-- Material for this task follows --

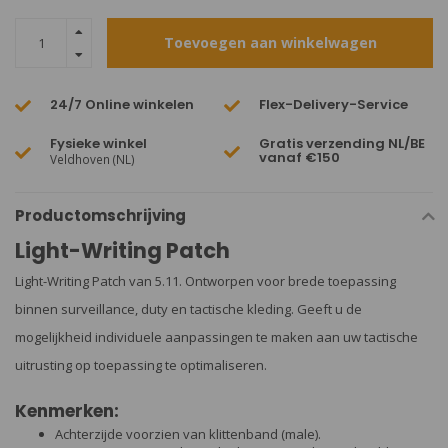
Toevoegen aan winkelwagen
24/7 Online winkelen
Flex-Delivery-Service
Fysieke winkel
Gratis verzending NL/BE
vanaf €150
Veldhoven (NL)
Productomschrijving
Light-Writing Patch
Light-Writing Patch van 5.11. Ontworpen voor brede toepassing
binnen surveillance, duty en tactische kleding. Geeft u de
mogelijkheid individuele aanpassingen te maken aan uw tactische
uitrusting op toepassing te optimaliseren.
Kenmerken:
Achterzijde voorzien van klittenband (male).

-- Material for this task concluded --

§ Requirement:
No picture is to appear in the copy; every entry above is otherwise to be printed verbatim.

§ Output for this task:
Toevoegen aan winkelwagen
24/7 Online winkelen
Flex-Delivery-Service
Fysieke winkel
Gratis verzending NL/BE
vanaf €150
Veldhoven (NL)
Productomschrijving
Light-Writing Patch
Light-Writing Patch van 5.11. Ontworpen voor brede toepassing
binnen surveillance, duty en tactische kleding. Geeft u de
mogelijkheid individuele aanpassingen te maken aan uw tactische
uitrusting op toepassing te optimaliseren.
Kenmerken:
Achterzijde voorzien van klittenband (male).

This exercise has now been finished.